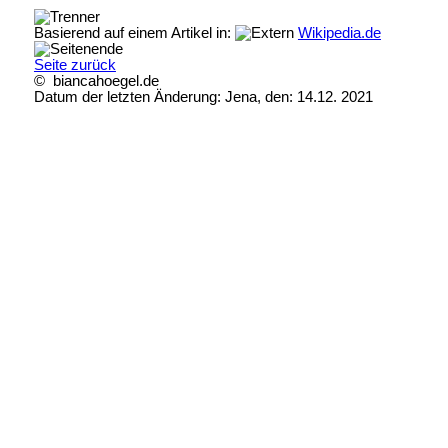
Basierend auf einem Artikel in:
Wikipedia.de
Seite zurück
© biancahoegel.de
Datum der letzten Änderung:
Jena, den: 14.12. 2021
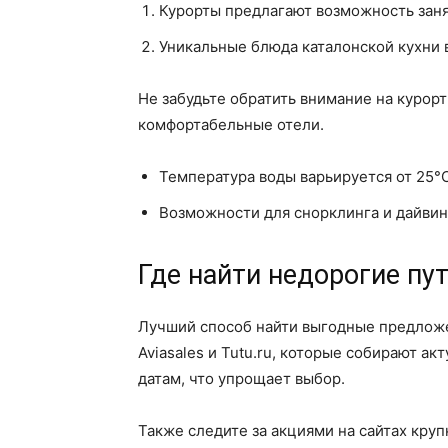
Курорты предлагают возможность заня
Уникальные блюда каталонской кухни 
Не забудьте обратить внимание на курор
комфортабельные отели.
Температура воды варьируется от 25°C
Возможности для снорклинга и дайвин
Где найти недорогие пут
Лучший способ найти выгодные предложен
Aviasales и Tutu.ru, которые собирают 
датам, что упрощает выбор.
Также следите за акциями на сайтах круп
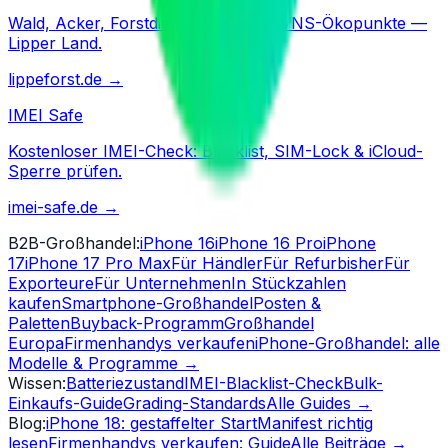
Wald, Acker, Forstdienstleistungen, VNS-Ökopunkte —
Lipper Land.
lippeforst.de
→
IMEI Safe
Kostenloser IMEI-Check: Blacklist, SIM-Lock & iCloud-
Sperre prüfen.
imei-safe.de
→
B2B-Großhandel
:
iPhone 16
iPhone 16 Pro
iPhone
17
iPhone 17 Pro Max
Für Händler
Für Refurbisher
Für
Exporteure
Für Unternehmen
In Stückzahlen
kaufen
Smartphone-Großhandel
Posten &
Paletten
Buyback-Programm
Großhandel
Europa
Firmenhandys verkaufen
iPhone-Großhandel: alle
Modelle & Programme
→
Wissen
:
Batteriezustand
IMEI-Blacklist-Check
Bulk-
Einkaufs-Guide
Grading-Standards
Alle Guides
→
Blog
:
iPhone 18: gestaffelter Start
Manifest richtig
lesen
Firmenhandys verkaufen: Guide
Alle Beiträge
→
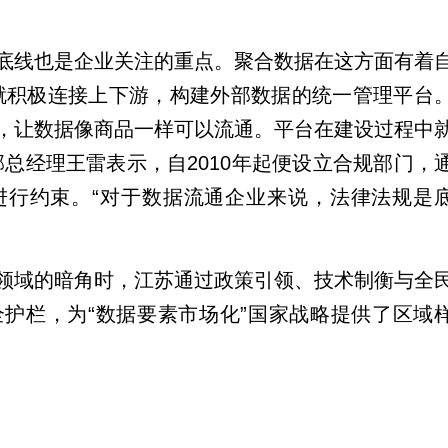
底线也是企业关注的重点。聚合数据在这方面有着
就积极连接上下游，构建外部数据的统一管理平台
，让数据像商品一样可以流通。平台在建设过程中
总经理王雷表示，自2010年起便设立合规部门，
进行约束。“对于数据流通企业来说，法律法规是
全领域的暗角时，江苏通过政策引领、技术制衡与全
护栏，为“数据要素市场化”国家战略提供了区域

-- EXERCISE PROMPT --
An exact copy of the material above is required, minus its images.

-- ANSWER TO THIS EXERCISE --
Basierend auf einem Artikel in:
Wikipedia.de
Seite zurück
© biancahoegel.de
Datum der letzten Änderung:
Jena, den: 14.12. 2021
Курорты предлагают возможность заня
Уникальные блюда каталонской кухни 
Не забудьте обратить внимание на курор
комфортабельные отели.
Температура воды варьируется от 25°C
Возможности для снорклинга и дайвин
Где найти недорогие пут
Лучший способ найти выгодные предложен
Aviasales и Tutu.ru, которые собирают 
датам, что упрощает выбор.
Также следите за акциями на сайтах круп
Wald, Acker, Forstdienstleistungen, VNS-Ökopunkte —
Lipper Land.
lippeforst.de
→
IMEI Safe
Kostenloser IMEI-Check: Blacklist, SIM-Lock & iCloud-
Sperre prüfen.
imei-safe.de
→
B2B-Großhandel
:
iPhone 16
iPhone 16 Pro
iPhone
17
iPhone 17 Pro Max
Für Händler
Für Refurbisher
Für
Exporteure
Für Unternehmen
In Stückzahlen
kaufen
Smartphone-Großhandel
Posten &
Paletten
Buyback-Programm
Großhandel
Europa
Firmenhandys verkaufen
iPhone-Großhandel: alle
Modelle & Programme
→
Wissen
:
Batteriezustand
IMEI-Blacklist-Check
Bulk-
Einkaufs-Guide
Grading-Standards
Alle Guides
→
Blog
:
iPhone 18: gestaffelter Start
Manifest richtig
lesen
Firmenhandys verkaufen: Guide
Alle Beiträge
→
底线也是企业关注的重点。聚合数据在这方面有着
就积极连接上下游，构建外部数据的统一管理平台
，让数据像商品一样可以流通。平台在建设过程中
总经理王雷表示，自2010年起便设立合规部门，
进行约束。“对于数据流通企业来说，法律法规是
全领域的暗角时，江苏通过政策引领、技术制衡与全
护栏，为“数据要素市场化”国家战略提供了区域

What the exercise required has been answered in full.